Ingest Notification in Workflows
On deployment, an SQS queue and three SNS topics are created and used for handling notification messages related to the workflow.
The sfEventSqsToDbRecords
Lambda function reads from the sfEventSqsToDbRecordsInputQueue
queue and updates DynamoDB. The DynamoDB events for the ExecutionsTable
, GranulesTable
and PdrsTable
are streamed on DynamoDBStreams, which are read by the publishExecutions
, publishGranules
and publishPdrs
Lambda functions, respectively.
These Lambda functions publish to the three SNS topics both when the workflow starts and when it reaches a terminal state (completion or failure). The following describes how many message(s) each topic receives both on workflow start and workflow completion/failure:
reportExecutions
- Receives 1 message per workflow executionreportGranules
- Receives 1 message per granule in a workflow executionreportPdrs
- Receives 1 message per PDR
The ingest notification reporting SQS queue is populated via a Cloudwatch rule for any Step Function execution state transitions. The sfEventSqsToDbRecords
Lambda consumes this queue. The queue and Lambda are included in the cumulus
module and the Cloudwatch rule in the workflow
module and are included by default in a Cumulus deployment.

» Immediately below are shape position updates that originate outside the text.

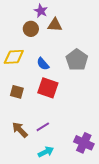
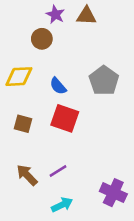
brown triangle: (55, 25) -> (86, 16), moved

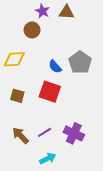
blue semicircle: (58, 86) -> (55, 67), moved
purple cross: (113, 193) -> (74, 133), moved

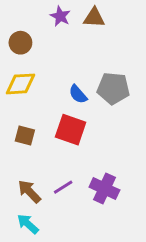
brown circle: (32, 30) -> (20, 43), moved
gray pentagon: (80, 62) -> (113, 88), turned -30
cyan arrow: (48, 159) -> (28, 224), moved, turned -112

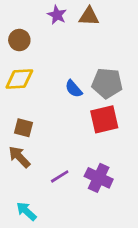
red square: (71, 130) -> (104, 119), moved, turned -32
brown arrow: (29, 191) -> (19, 157), moved

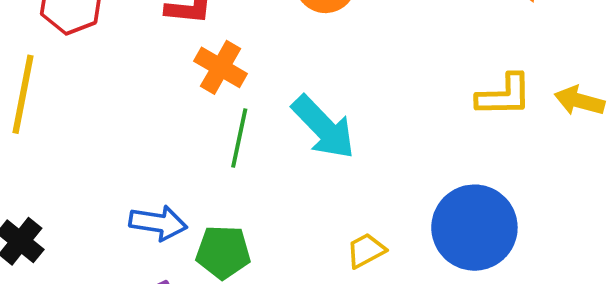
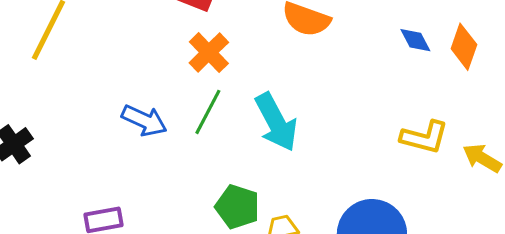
blue arrow: (158, 223) -> (144, 120), moved
green pentagon: (223, 252) -> (237, 207), moved

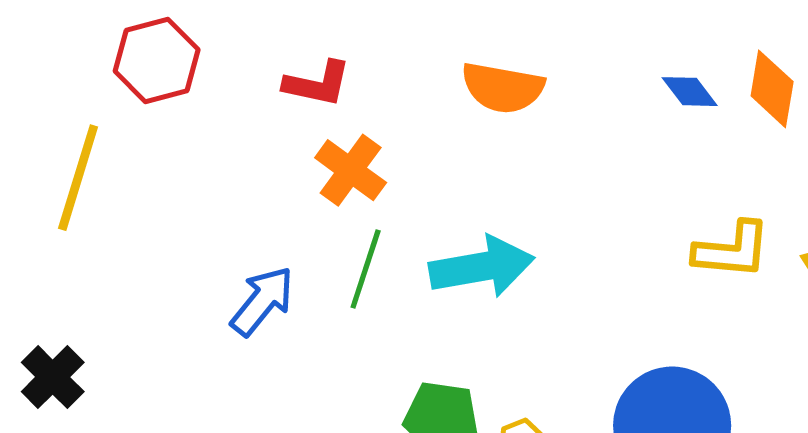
blue arrow: (144, 120) -> (262, 301), turned -66
cyan arrow: (276, 122) -> (482, 267), turned -62

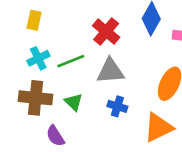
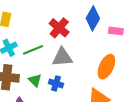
blue cross: (117, 106) -> (56, 83), moved

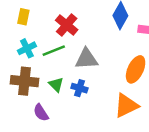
red cross: (59, 28) -> (67, 25), moved

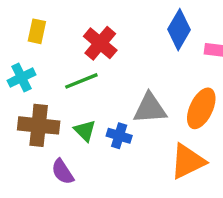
cyan cross: (27, 48) -> (21, 78), moved
gray triangle: (86, 59) -> (150, 108), moved

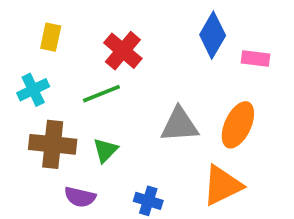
green triangle: (85, 131) -> (105, 150), turned 30
blue cross: (119, 136) -> (148, 201), moved
purple semicircle: (63, 172) -> (80, 197), turned -44

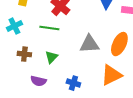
green line: (101, 94) -> (49, 28), turned 30
brown cross: (53, 144) -> (24, 54), size x0.6

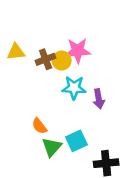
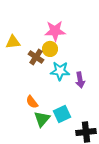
pink star: (78, 51) -> (55, 31), moved
brown cross: (46, 59) -> (36, 57), moved, turned -35

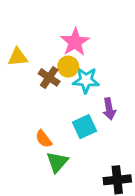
pink star: (55, 31) -> (75, 42), turned -30
cyan star: (60, 71) -> (86, 80), moved
cyan square: (62, 114) -> (85, 127), moved

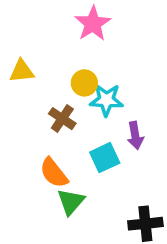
pink star: (75, 42) -> (93, 24), moved
brown cross: (49, 77) -> (62, 119), moved
orange semicircle: (44, 139) -> (54, 173), size x1.4

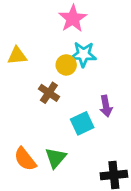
cyan star: (106, 100) -> (83, 54), moved
orange semicircle: (54, 173) -> (25, 159), moved

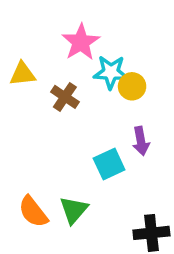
pink star: (73, 19) -> (81, 42), moved
yellow circle: (66, 65) -> (132, 86), moved
brown cross: (49, 93) -> (65, 97), moved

Sending SQS messages to report status
Publishing granule/PDR reports directly to the SQS queue
If you have a non-Cumulus workflow or process ingesting data and would like to update the status of your granules or PDRs, you can publish directly to the reporting SQS queue. Publishing messages to this queue will result in those messages being stored as granule/PDR records in the Cumulus database and having the status of those granules/PDRs being visible on the Cumulus dashboard. The queue does have certain expectations as it expects a Cumulus Message nested within a Cloudwatch Step Function Event object.

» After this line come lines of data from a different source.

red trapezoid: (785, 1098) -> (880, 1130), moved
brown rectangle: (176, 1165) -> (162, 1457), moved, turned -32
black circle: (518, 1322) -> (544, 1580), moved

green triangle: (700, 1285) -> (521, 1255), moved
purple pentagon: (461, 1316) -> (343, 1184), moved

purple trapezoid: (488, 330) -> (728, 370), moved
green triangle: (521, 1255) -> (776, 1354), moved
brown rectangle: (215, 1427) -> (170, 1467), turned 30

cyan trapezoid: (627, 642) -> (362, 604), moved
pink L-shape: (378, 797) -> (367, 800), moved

Posting directly to the queue will require knowing the queue URL. Assuming that you are using the cumulus
module for your deployment, you can get the queue URL by adding them to outputs.tf
for your Terraform deployment as in our example deployment:
output "stepfunction_event_reporter_queue_url" {
value = module.cumulus.stepfunction_event_reporter_queue_url
}
output "report_executions_sns_topic_arn" {
value = module.cumulus.report_executions_sns_topic_arn
}
output "report_granules_sns_topic_arn" {
value = module.cumulus.report_executions_sns_topic_arn
}
output "report_pdrs_sns_topic_arn" {
value = module.cumulus.report_pdrs_sns_topic_arn
}
Then, when you run terraform deploy
, you should see the topic ARNs printed to your console:
Outputs:
...
stepfunction_event_reporter_queue_url = https://sqs.us-east-1.amazonaws.com/xxxxxxxxx/<prefix>-sfEventSqsToDbRecordsInputQueue
report_executions_sns_topic_arn = arn:aws:sns:us-east-1:xxxxxxxxx:<prefix>-report-executions-topic
report_granules_sns_topic_arn = arn:aws:sns:us-east-1:xxxxxxxxx:<prefix>-report-executions-topic
report_pdrs_sns_topic_arn = arn:aws:sns:us-east-1:xxxxxxxxx:<prefix>-report-pdrs-topic
Once you have the queue URL, you can use the AWS SDK for your language of choice to publish messages to the topic. The expected format of these messages is that of a Cloudwatch Step Function event containing a Cumulus message. For SUCCEEDED
events, the Cumulus message is expected to be in detail.output
. For all other events statuses, a Cumulus Message is expected in detail.input
. The Cumulus Message populating these fields MUST be a JSON string, not an object. Messages that do not conform to the schemas will fail to be created as records.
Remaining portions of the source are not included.